One barrier to accessibility that you might need to address with your building is a sloping grade. You may be able to solve this issue with a ramp. Usually you would not place a ramp on the primary façade of your historic building, so you can incorporate a ramp into your building’s design effectively without an extreme visual impact. Your door thresholds should be no more than ½ inch in height to allow for accessibility. If your original threshold has been deemed as historically significant, you can install a bevel design to facilitate accessibility.

  • Provide convenient parking. If you are providing parking for your building’s patrons, it should be as convenient as possible for people with disabilities. Consult your city’s planning department for parking requirements and practices for people with disabilities. You can make modifications to your parking configuration and pathways to improve accessibility without altering your significant landscape features.
  • Create an accessible route to your building. You must provide a path from your designated parking area to your building's entrance that is wide enough to accommodate visitors with disabilities.
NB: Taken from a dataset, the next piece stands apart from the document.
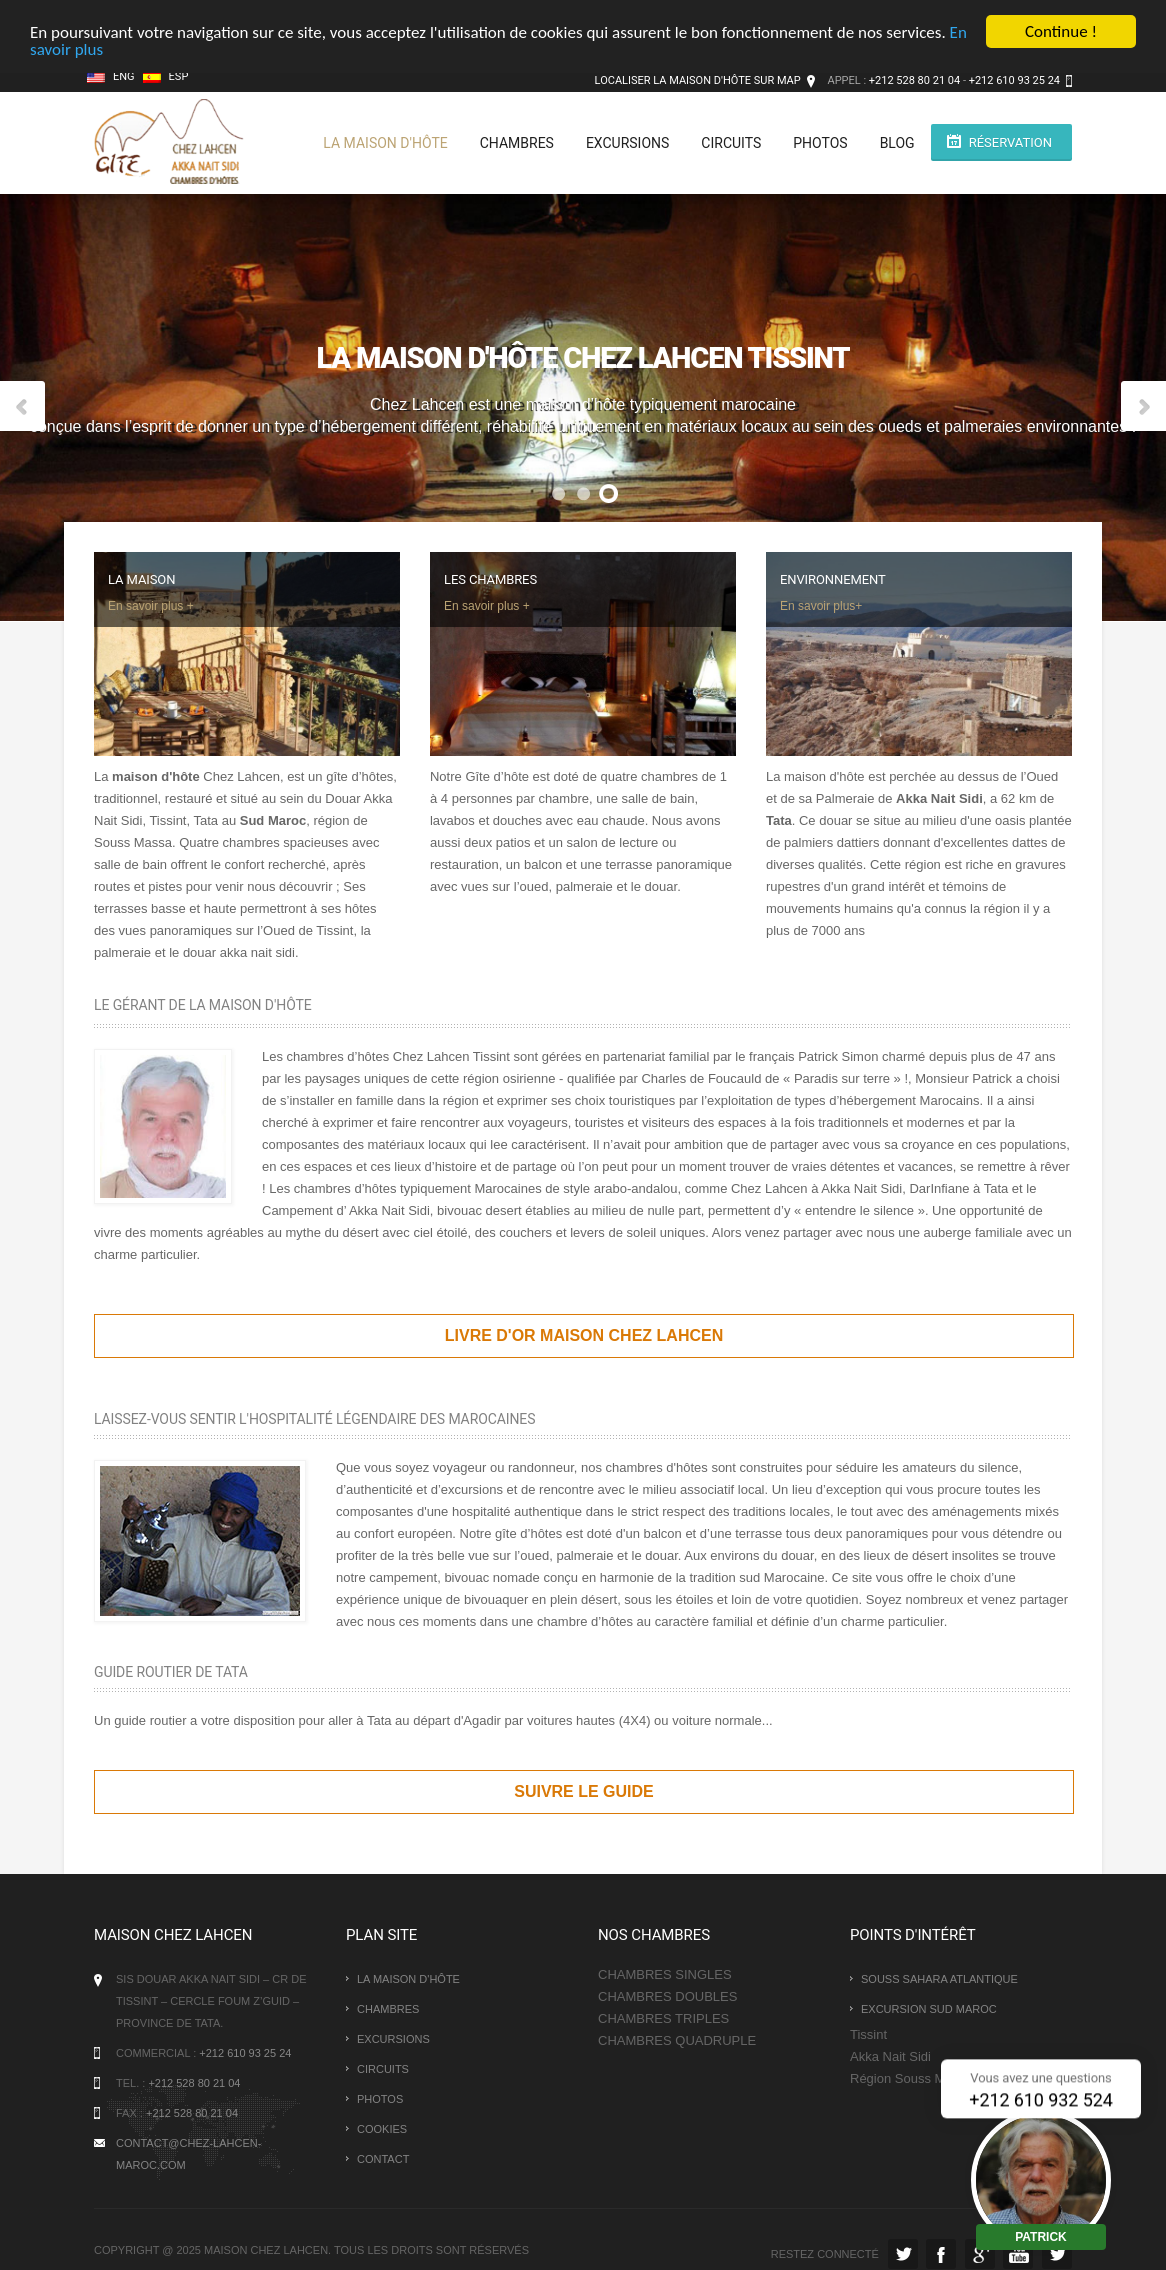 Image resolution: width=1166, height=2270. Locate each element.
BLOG (897, 143)
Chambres (517, 143)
The conventionally used width is 36 inches. The path must be appropriately graded and have a nonslip surface. You can improve an existing surface with a new base and paving materials. Provide clear directional signs to mark the path from your parking area to your building.
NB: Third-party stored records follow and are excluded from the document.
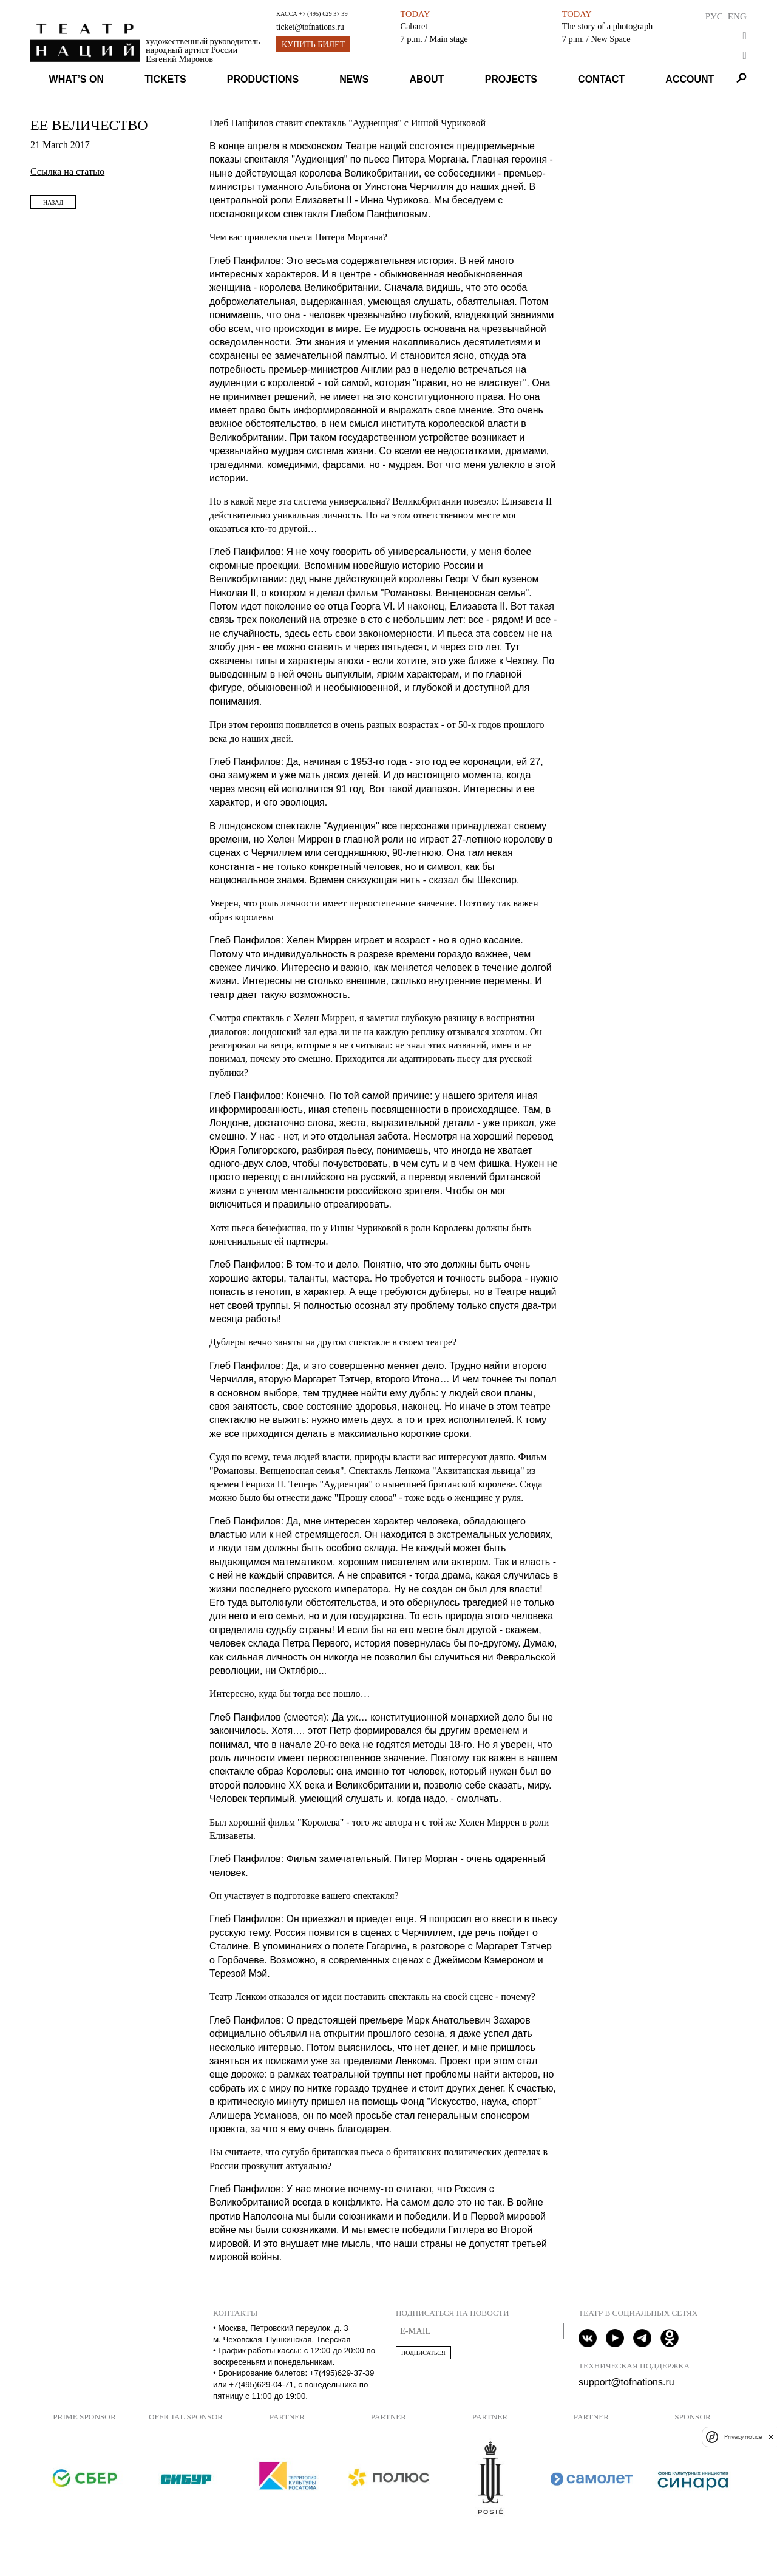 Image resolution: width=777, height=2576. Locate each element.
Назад (53, 202)
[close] (771, 2436)
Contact (601, 79)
  • Upgrade your restrooms.
    EnlargeADA restroom

    Accessible restrooms have specific required fixture clearances to allow for ease of use by all patrons. Source: WHS - State Historic Preservation Office

    Depending on your building’s new use, you might need to update your restrooms for ADA compliance. It may be possible to combine two restroom stalls to accommodate people with disabilities. If your space is limited, you may want to create a single lavatory that includes ADA features, such as grab bars and a higher toilet seat. Another option is to combine separate men’s and women’s facilities into a single unisex restroom that has one conventional stall and one ADA-compliant stall. You should also insulate your restroom sink pipes to prevent burns and install a full-length mirror.
  • Upgrade your interior building signage. The ADA includes provisions to standardize wayfinding building signage and mounting locations. This standardization allows the visually impaired to know where to look for signage in any building. All of your wayfinding signs must include braille and a raised symbol with a contrasting background and foreground. Your signs should be centered five feet above the floor and located 6 inches away on the strike side of the door. Standard ADA-approved signage is readily available and reasonably priced through multiple vendors.
  • Install accessible fixtures. Make certain that people with disabilities who visit your building will be able to see and reach fixtures such as public telephones, water fountains, shelving counters, display space, elevator buttons and door handles. Provide signs that clearly mark the route to restrooms and telephones.